**WHAT THE TASK REQUIRES:** The data below holds a line containing "Comprehensive brake check" and a line containing "independent garage who"; please quote exactly those two lines and every line between them, and nothing else.
★ ★ ★ ★ ★
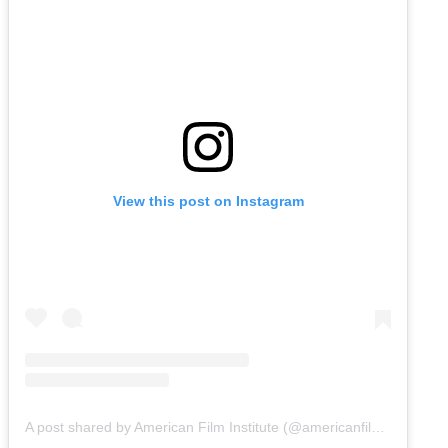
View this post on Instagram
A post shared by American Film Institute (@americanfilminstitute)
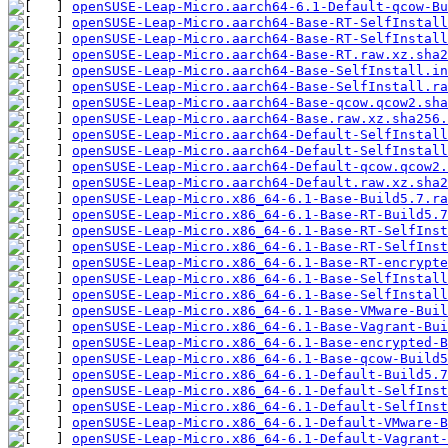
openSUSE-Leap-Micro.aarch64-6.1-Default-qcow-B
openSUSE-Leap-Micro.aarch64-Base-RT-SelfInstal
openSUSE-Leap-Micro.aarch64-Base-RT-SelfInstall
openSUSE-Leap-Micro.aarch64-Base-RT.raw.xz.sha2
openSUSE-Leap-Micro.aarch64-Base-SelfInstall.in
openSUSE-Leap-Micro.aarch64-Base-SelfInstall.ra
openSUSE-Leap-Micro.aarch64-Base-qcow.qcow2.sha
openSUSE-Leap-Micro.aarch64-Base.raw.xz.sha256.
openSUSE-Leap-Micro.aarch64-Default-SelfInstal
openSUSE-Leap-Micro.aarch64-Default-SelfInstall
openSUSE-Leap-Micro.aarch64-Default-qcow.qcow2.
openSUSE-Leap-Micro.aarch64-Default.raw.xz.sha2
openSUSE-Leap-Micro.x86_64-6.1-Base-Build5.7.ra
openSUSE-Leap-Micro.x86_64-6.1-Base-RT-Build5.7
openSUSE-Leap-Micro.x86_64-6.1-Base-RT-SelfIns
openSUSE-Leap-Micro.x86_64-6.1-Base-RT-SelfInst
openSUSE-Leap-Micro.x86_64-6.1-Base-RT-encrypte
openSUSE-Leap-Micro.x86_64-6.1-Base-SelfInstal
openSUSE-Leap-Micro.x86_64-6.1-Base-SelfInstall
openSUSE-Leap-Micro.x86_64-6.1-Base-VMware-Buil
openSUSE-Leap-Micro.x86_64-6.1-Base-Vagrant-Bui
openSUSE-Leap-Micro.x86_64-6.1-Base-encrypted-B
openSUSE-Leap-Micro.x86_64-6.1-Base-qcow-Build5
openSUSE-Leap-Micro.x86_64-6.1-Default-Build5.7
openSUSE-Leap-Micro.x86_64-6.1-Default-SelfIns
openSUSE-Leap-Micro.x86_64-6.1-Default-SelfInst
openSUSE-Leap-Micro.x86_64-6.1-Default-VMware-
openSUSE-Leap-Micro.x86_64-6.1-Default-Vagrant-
★ ★ ★ ★ ★
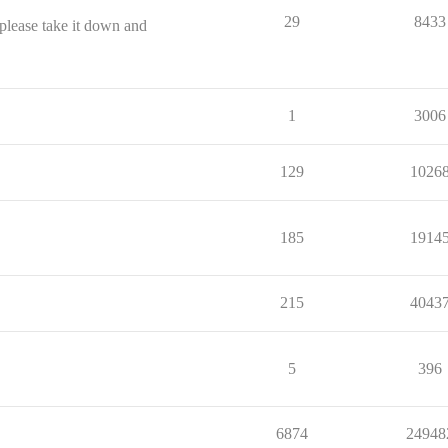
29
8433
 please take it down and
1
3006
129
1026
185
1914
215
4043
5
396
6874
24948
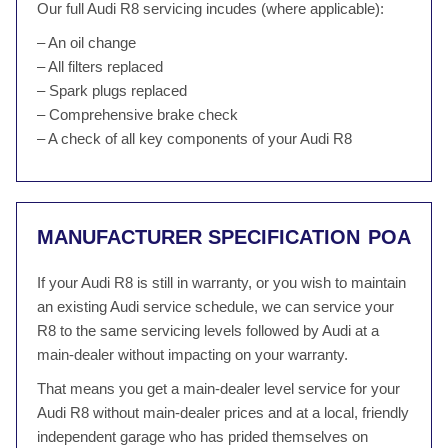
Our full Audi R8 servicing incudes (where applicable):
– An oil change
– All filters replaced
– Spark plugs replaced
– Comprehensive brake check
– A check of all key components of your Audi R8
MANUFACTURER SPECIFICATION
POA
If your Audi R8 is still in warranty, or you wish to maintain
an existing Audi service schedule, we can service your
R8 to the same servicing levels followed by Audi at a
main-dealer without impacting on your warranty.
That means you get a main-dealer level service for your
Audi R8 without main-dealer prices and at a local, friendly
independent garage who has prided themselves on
★ ★ ★ ★ ★
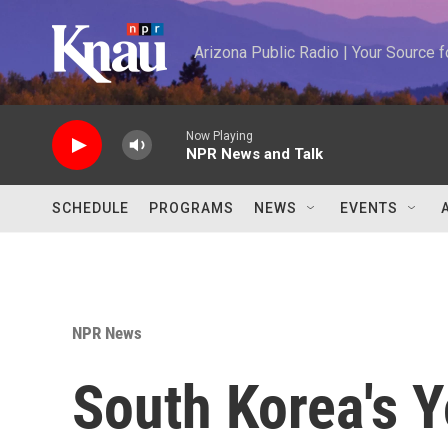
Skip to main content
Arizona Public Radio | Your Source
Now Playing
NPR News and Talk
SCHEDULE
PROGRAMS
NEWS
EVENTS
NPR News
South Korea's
★ ★ ★ ★ ★
**SOLUTION:**
– Comprehensive brake check
– A check of all key components of your Audi R8
MANUFACTURER SPECIFICATION
POA
If your Audi R8 is still in warranty, or you wish to maintain
an existing Audi service schedule, we can service your
R8 to the same servicing levels followed by Audi at a
main-dealer without impacting on your warranty.
That means you get a main-dealer level service for your
Audi R8 without main-dealer prices and at a local, friendly
independent garage who has prided themselves on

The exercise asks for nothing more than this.